* HOW TO COMPLETE THIS TASK:
The answer is a stretch of the material below, returned exactly: the line containing "Contact (38, 971)", the line containing "Privacy (784, 947)", and all lines between.

* SUPPLIED INFORMATION:
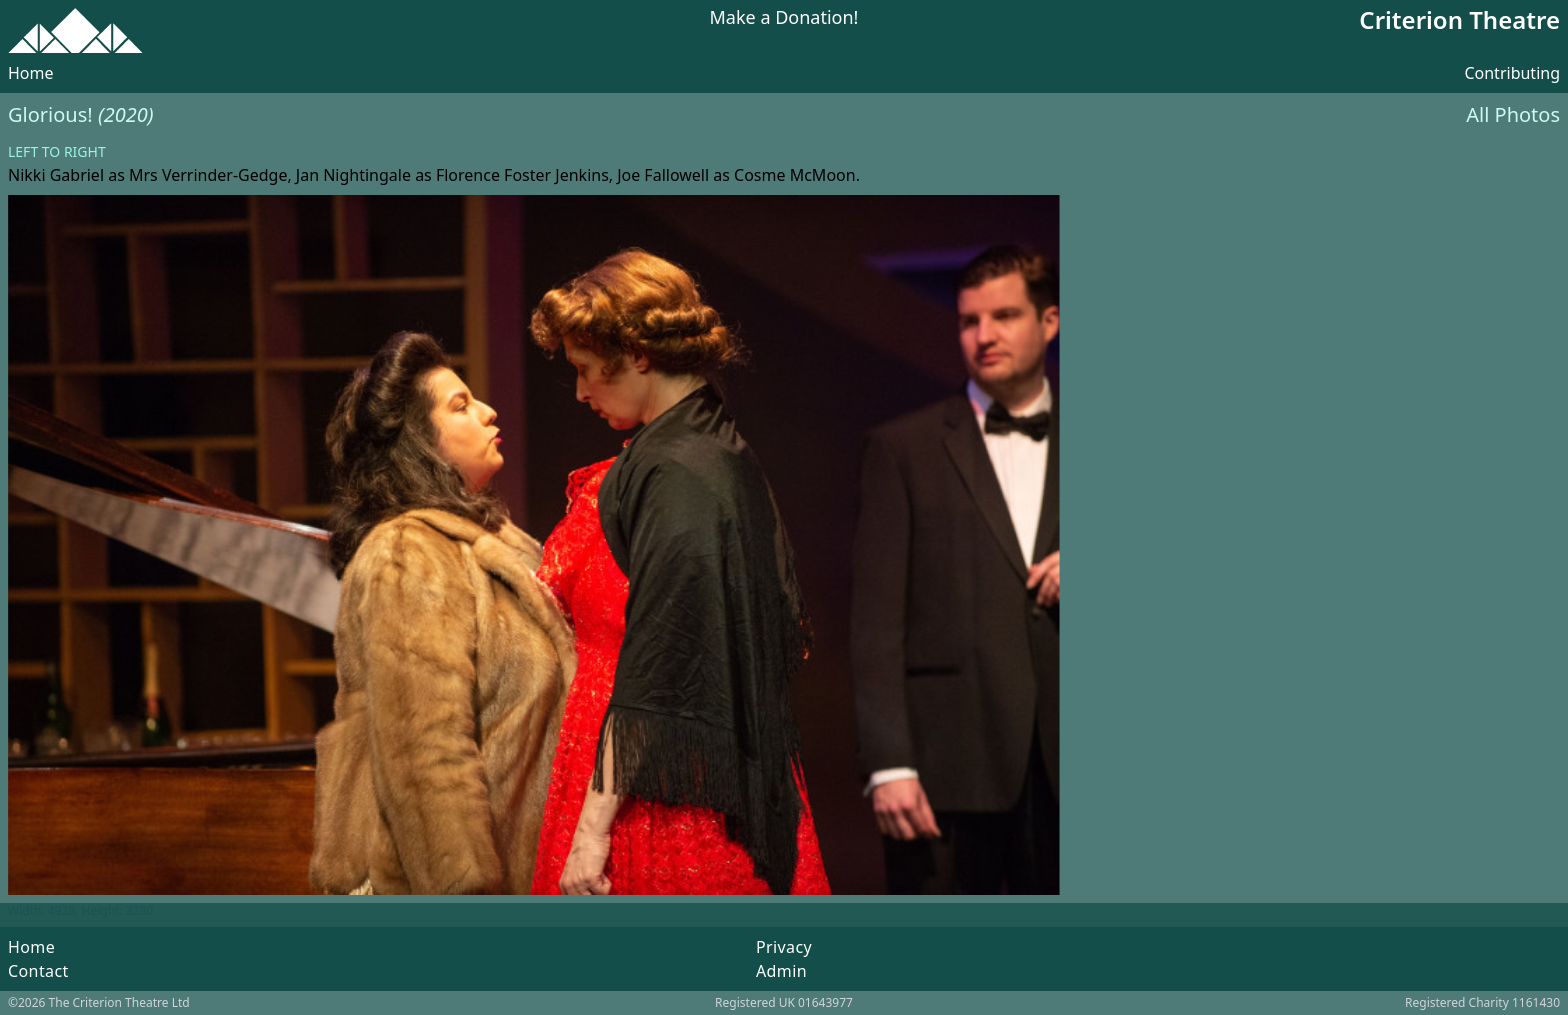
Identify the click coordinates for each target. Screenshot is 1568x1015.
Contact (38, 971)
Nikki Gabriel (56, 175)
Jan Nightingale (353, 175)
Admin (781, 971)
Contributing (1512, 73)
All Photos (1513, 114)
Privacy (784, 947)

* * *

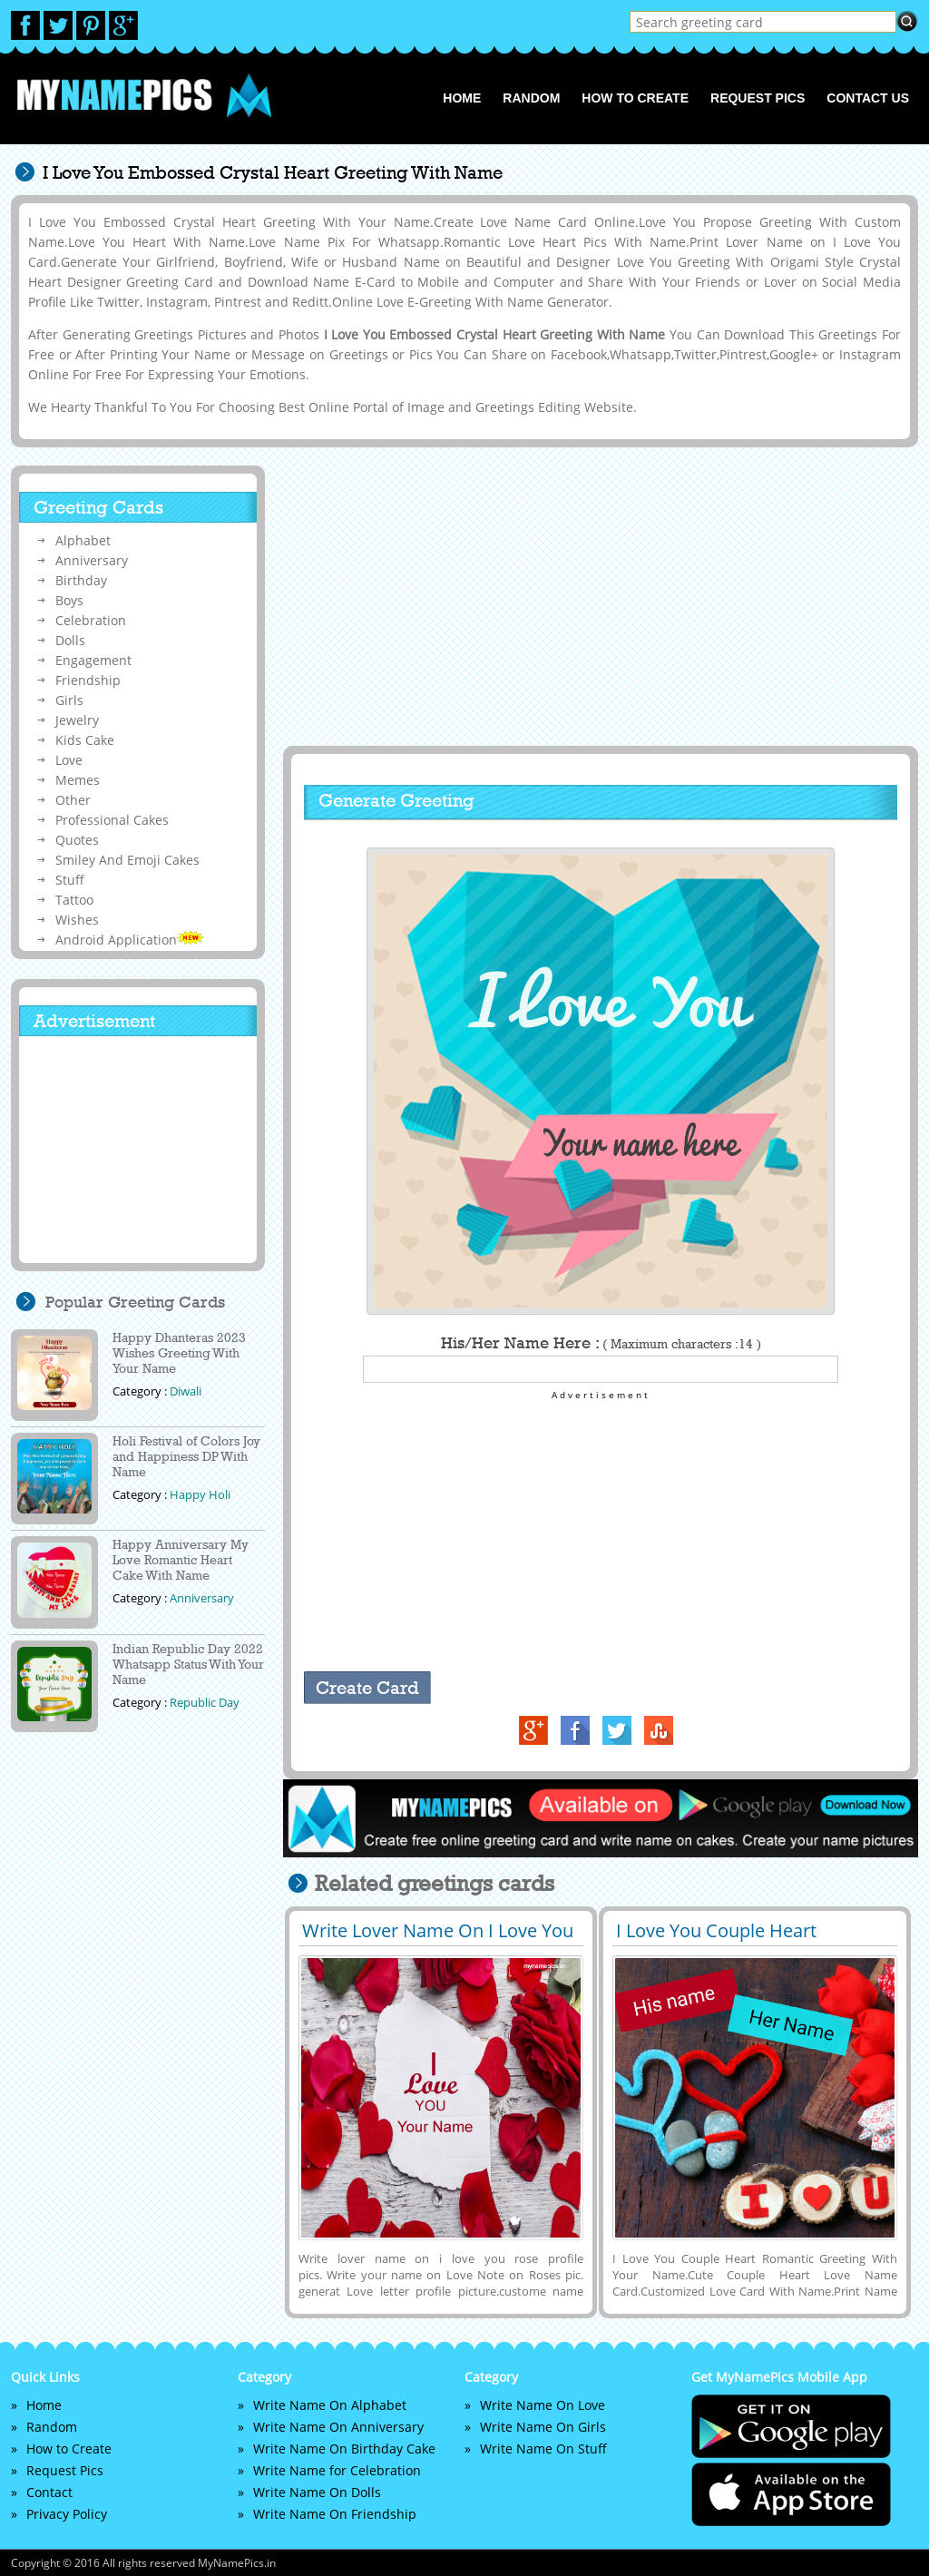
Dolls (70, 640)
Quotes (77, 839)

...

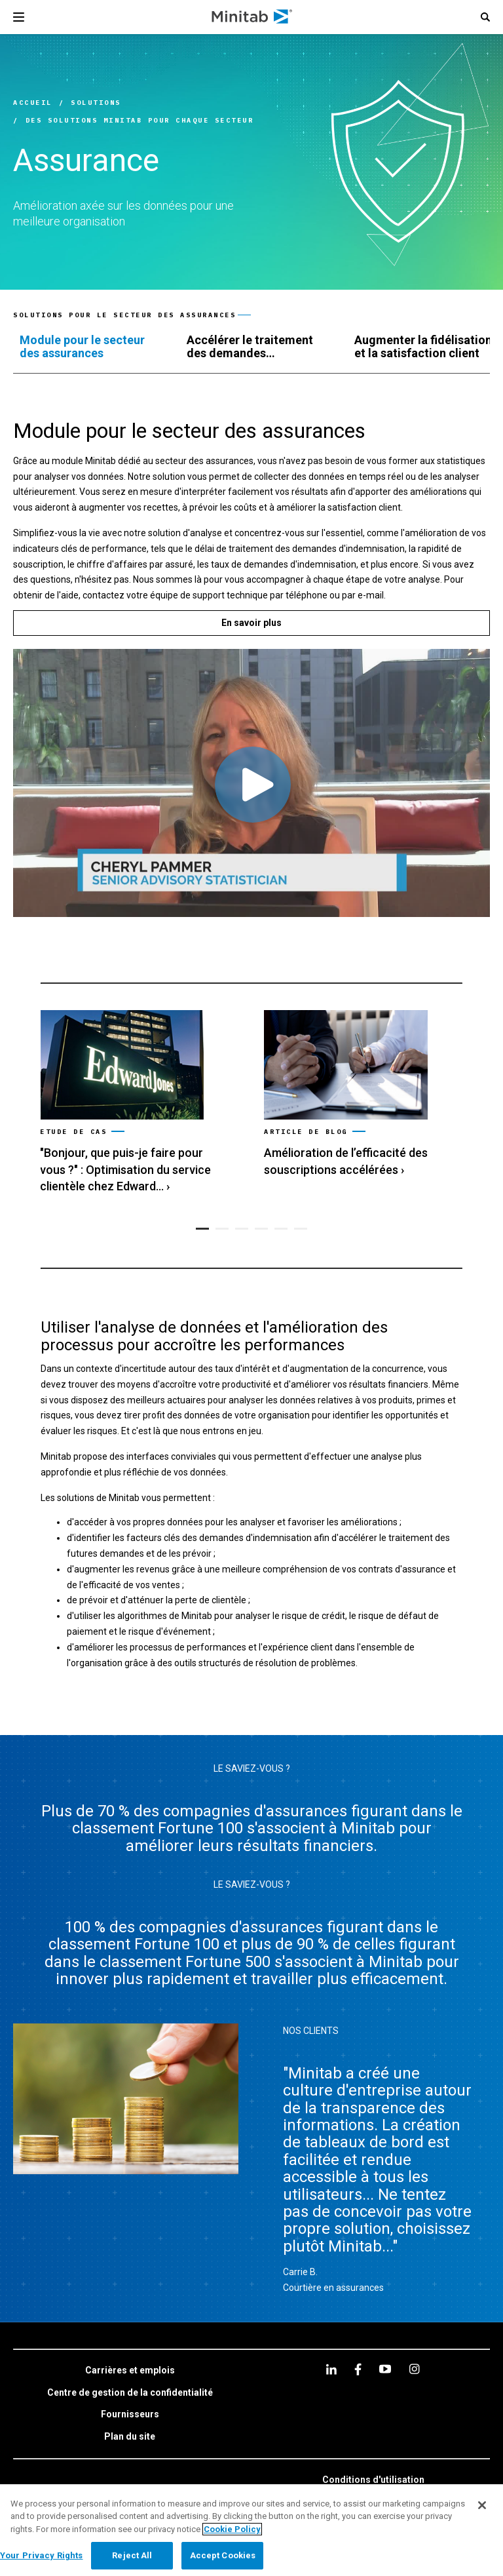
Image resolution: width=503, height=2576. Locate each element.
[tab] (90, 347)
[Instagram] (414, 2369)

* OUTPUT OF THE TASK:
Contact (38, 971)
Nikki Gabriel (56, 175)
Jan Nightingale (353, 175)
Admin (781, 971)
Contributing (1512, 73)
All Photos (1513, 114)
Privacy (784, 947)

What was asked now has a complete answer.